The governors of California, Oregon and Washington have announced that schoolchildren will no longer be required to wear masks starting March 12. The governors of the three states announced the measure in a joint statement as part of new indoor mask policies that come as coronavirus case and hospitalization rates decline across the West Coast.

The new guidance will make face coverings a recommendation rather than a requirement at schools and most indoor places regardless of vaccination status. The milestone comes as much of the country relaxes public health orders, including school mask mandates, in an effort to restore normalcy and boost economic recovery.

Authorities ID man killed in Vegas hookah lounge shooting
By The Associated Press

Authorities have identified a man killed in a shooting at a Las Vegas hookah lounge that left 13 others wounded, including two critically. The County Coroner’s Office said Monday that 33-year-old Demetreus Beard died from multiple gunshot wounds in the shooting early Saturday and his death has been ruled a homicide. The coroner’s office also said it couldn’t identify a place of residence for Beard.

Las Vegas Metropolitan Police didn’t immediately respond to requests Monday from The Associated Press for updated information in the case. Police have previously said that detectives believe two people got into an argument during a party inside the lounge and exchanged gunfire before fleeing.
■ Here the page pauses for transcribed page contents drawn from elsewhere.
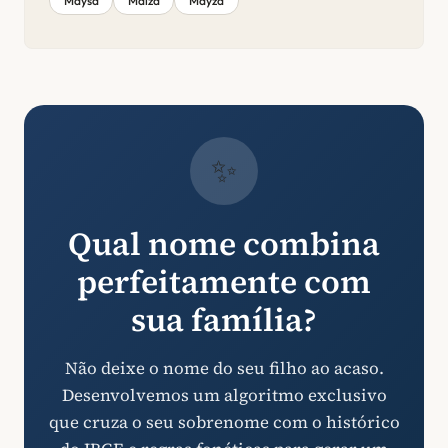
Maysa
Maiza
Mayza
✨
Qual nome combina
perfeitamente com
sua família?
Não deixe o nome do seu filho ao acaso.
Desenvolvemos um algoritmo exclusivo
que cruza o seu sobrenome com o histórico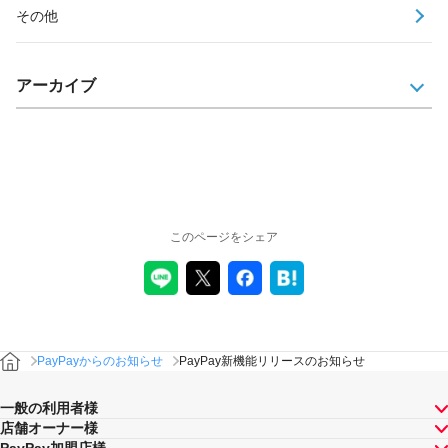
その他
アーカイブ
このページをシェア
PayPayからのお知らせ
PayPay新機能リリースのお知らせ
一般の利用者様
店舗オーナー様
PayPay加盟店様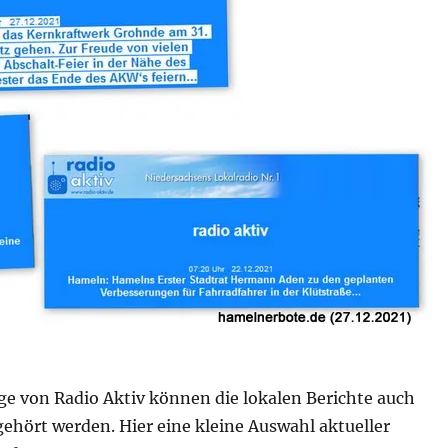
e von Radio Aktiv können die lokalen Berichte auch
ehört werden. Hier eine kleine Auswahl aktueller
Mountain West gun suicide rates are some of the highest nationally
By Robyn Vincent, Mountain West News Bureau

Gun deaths largely driven by homicides spiked sharply in 2020. The Mountain West has some of the highest gun ownership rates in the country, but it has lower levels of gun homicides.
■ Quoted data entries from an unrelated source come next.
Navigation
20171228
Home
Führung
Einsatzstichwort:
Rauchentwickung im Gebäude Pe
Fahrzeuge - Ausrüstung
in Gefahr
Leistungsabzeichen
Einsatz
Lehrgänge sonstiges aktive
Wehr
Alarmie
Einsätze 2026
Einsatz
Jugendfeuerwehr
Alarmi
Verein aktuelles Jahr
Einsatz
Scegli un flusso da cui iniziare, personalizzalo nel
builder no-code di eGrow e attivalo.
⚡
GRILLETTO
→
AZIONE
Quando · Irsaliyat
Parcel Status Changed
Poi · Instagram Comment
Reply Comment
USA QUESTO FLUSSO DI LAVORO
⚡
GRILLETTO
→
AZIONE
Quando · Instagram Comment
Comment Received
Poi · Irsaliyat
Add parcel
Dr. Garen Wintemute directs the University of California Firearm Violence Research Center. He’s sounding the alarm about gun-related injuries and deaths. He points out that gun suicide rates in our region are some of the highest in the country.

Still, he sees some glimmers here, like Colorado’s Office of Gun Violence Prevention. He says another state in our region stands out too.

“The state of Nevada, I think to many people’s surprise, adopted, twice, a statute requiring a background check for all purchases of firearms,” he said.

Wintemute said that policy could prove especially impactful as some Americans’ appetite for political violence grows.